Little things that matter
Aboard the Disney Magic, there were a lot of spectacular activities and events — from the complementary kids’ clubs to the magnificent Broadway-caliber shows. And all those things add up to one magic adventure, but it’s truly the little things that matter the most.
The verandah — OK, maybe this one isn’t so little. Our staterooms had private open-air balconies. They were safe (Plexiglas below the railing) and roomy enough for two chairs and a table. We spent many a morning gazing over the beautiful waters.
The robes — Oh my gosh, the robes! I don’t know if everyone had incredible robes hanging in their stateroom when they arrived, but we did. And they were oh-so-soft and wonderful. If you wanted more pampering than a soft robe and slippers, you could head to their world-class spa for everything from massages to pedicures to haircuts.
The food — In addition to terrific rotational dining in three different themed dining rooms, Disney cruises also offer a number of other food options. From an adults-only restaurant to a pool-side grill to a soft-serve ice cream stand to 24-hour room service, we never had to worry about finding something yummy any time of day (or night).
The towel animals — I can’t help but mention that the stateroom hosts on the Disney Magic clean up your room not once but twice a day… and they do a wonderful job. One of the small touches is that they create animals and other characters out of towels and leave them on your bed every evening during turndown service (along with chocolates for the eyes on the towel ‘animals’). The kids loved opening the door to find a different creation every night.
It’s the people
When asked about the difference between Disney Cruise Line and the others, cruise director Peter Hofer said, “It’s the people” and I couldn’t agree more. The people who work for Disney are top-notch. From our waiters (Nathan and Andrae) to our stateroom host (Kenneth) to every single person who assisted us along the way, the people are what made our trip special.
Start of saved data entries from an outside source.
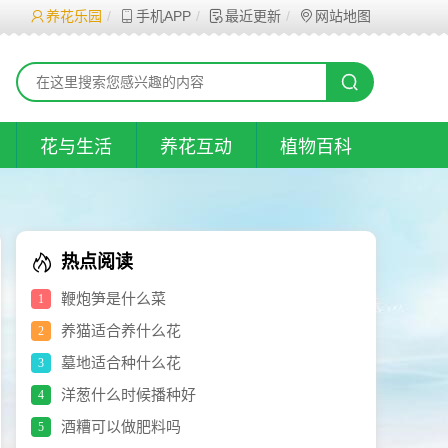
养花乐园
手机APP
最近更新
网站地图
花与生活
养花互动
植物百科
热点阅读
鞭炮笋是什么菜
1
养猫适合养什么花
2
墓地适合种什么花
3
洋葱什么时候播种好
4
酒糟可以做肥料吗
5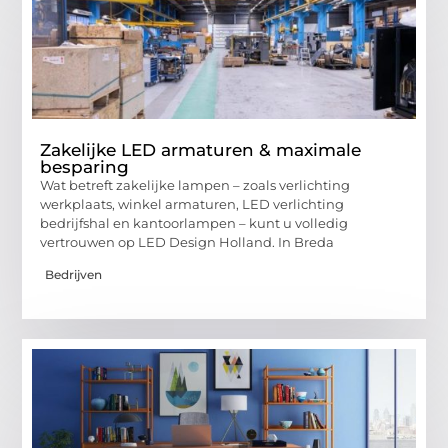
Zakelijke LED armaturen & maximale
besparing
Wat betreft zakelijke lampen – zoals verlichting
werkplaats, winkel armaturen, LED verlichting
bedrijfshal en kantoorlampen – kunt u volledig
vertrouwen op LED Design Holland. In Breda
Bedrijven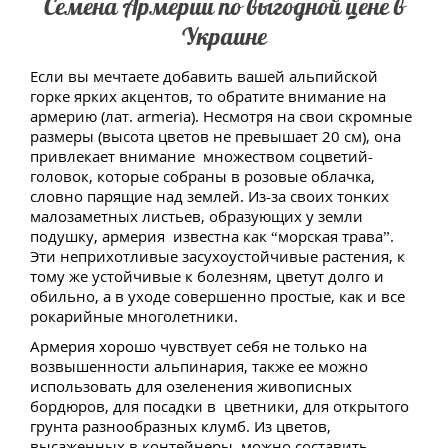
Семена Армерии по выгодной цене в
Украине
Если вы мечтаете добавить вашей альпийской
горке ярких акцентов, то обратите внимание на
армерию (лат. armeria). Несмотря на свои скромные
размеры (высота цветов не превышает 20 см), она
привлекает внимание множеством соцветий-
головок, которые собраны в розовые облачка,
словно парящие над землей. Из-за своих тонких
малозаметных листьев, образующих у земли
подушку, армерия известна как “морская трава”.
Эти неприхотливые засухоустойчивые растения, к
тому же устойчивые к болезням, цветут долго и
обильно, а в уходе совершенно простые, как и все
рокарийные многолетники.
Армерия хорошо чувствует себя не только на
возвышенности альпинария, также ее можно
использовать для озеленения живописных
бордюров, для посадки в цветники, для открытого
грунта разнообразных клумб. Из цветов,
высаженных в контейнеры, можно составить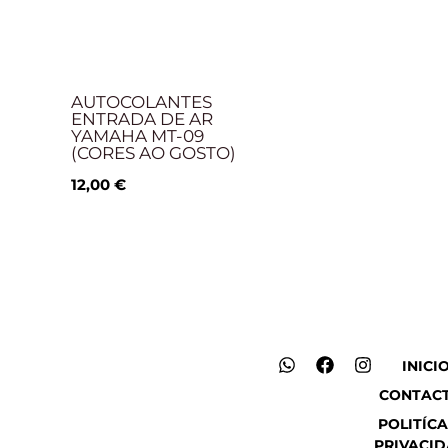
AUTOCOLANTES
ENTRADA DE AR
YAMAHA MT-09
(CORES AO GOSTO)
12,00
€
W
F
I
INICI
h
a
n
CONTAC
a
c
s
t
e
t
POLITÍCA
s
b
a
PRIVACI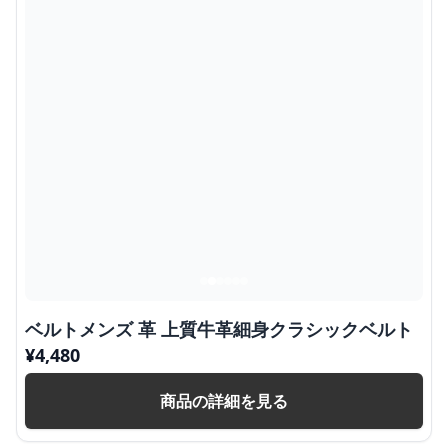
ベルトメンズ 革 上質牛革細身クラシックベルト
¥
4,480
商品の詳細を見る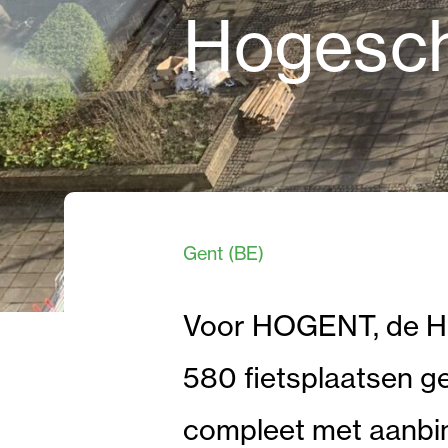
Hogesch
Gent (BE)
Voor HOGENT, de Ho
580 fietsplaatsen g
compleet met aanbi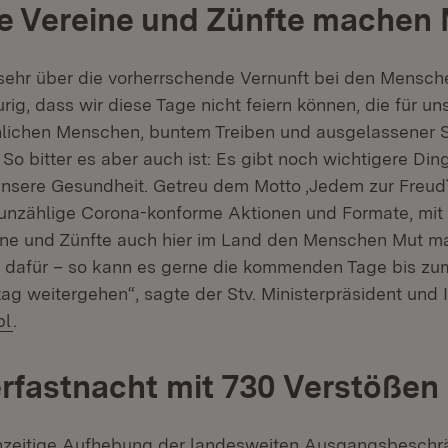
e Vereine und Zünfte machen
 sehr über die vorherrschende Vernunft bei den Mensche
rig, dass wir diese Tage nicht feiern können, die für uns
öhlichen Menschen, buntem Treiben und ausgelassener
So bitter es aber auch ist: Es gibt noch wichtigere Din
unsere Gesundheit. Getreu dem Motto ‚Jedem zur Freud
s unzählige Corona-konforme Aktionen und Formate, mit
ine und Zünfte auch hier im Land den Menschen Mut m
 dafür – so kann es gerne die kommenden Tage bis zu
ag weitergehen“, sagte der Stv. Ministerpräsident und 
bl
.
rfastnacht mit 730 Verstößen
chzeitige Aufhebung der landesweiten Ausgangsbeschr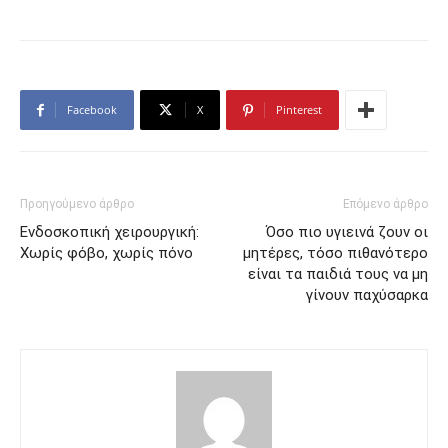
Facebook
X
Pinterest
Προηγούμενο άρθρο
Επόμενο άρθρο
Ενδοσκοπική χειρουργική:
Όσο πιο υγιεινά ζουν οι
Χωρίς φόβο, χωρίς πόνο
μητέρες, τόσο πιθανότερο
είναι τα παιδιά τους να μη
γίνουν παχύσαρκα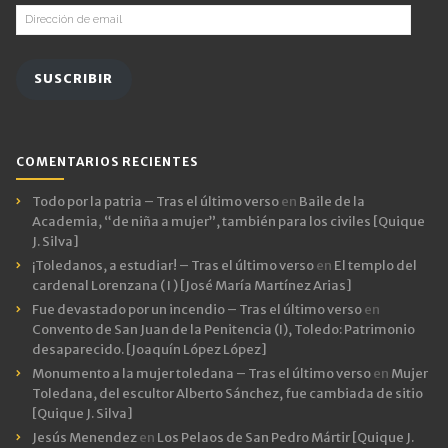
Dirección
de
email
SUSCRIBIR
COMENTARIOS RECIENTES
Todo por la patria – Tras el último verso
en
Baile de la
Academia, “de niña a mujer”, también para los civiles [Quique
J. Silva]
¡Toledanos, a estudiar! – Tras el último verso
en
El templo del
cardenal Lorenzana ( I ) [José María Martínez Arias]
Fue devastado por un incendio – Tras el último verso
en
Convento de San Juan de la Penitencia (I), Toledo: Patrimonio
desaparecido. [Joaquín López López]
Monumento a la mujer toledana – Tras el último verso
en
Mujer
Toledana, del escultor Alberto Sánchez, fue cambiada de sitio
[Quique J. Silva]
Jesús Menendez
en
Los Pelaos de San Pedro Mártir [Quique J.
As I mentioned, I was a little wary about traveling with a 2-year-old son, two 3-year-old daughters and a 4-year-old son. I knew there would be tantrums and breakdowns along the way, but the Disney people made it so easy.
When my daughter cried for pickles at dinner, the waiter brought her a large plate of them. When my son fell asleep at the table, Nathan and Andrae tied two chairs together and made him a make-shift bed so we could continue to enjoy our meal. When my kids were bickering in line while we waited for the princesses, the Disney photographer scooped up my youngest daughter and played with her on the side. When my husband and I wanted some time together as a couple, the staff at the Flounder’s Reef Nursery watched my three younger kids while my 4-year-old played safely and happily in Disney’s Oceaneer Club.
The Disney staff doesn’t just a put on a happy face. They are actually happy to serve you and to get to know your family, and to make sure each passenger has a trip of a lifetime. And we did!
Cruising out of Galveston
Galveston is a new departure point for Disney Cruise Line and I couldn’t be happier about it. It’s about a 4-1/2 hour drive from our home in San Antonio and a great starting point for anyone in this part of the country. As I mentioned earlier, we had three amazing stops on our cruise. We visited the turtle sanctuary in Grand Cayman. We shopped and relaxed in Costa Maya. And we spent the day at a breathtaking exclusive beach club in Cozumel.
Since we’ve been home, my kids can’t stop talking about their time on the Mickey Boat. Hopefully, we have another opportunity to go on a Disney Cruise again. With so many activities and amenities that kids and parents can enjoy together (and separately), cruising with Disney is truly a magical experience.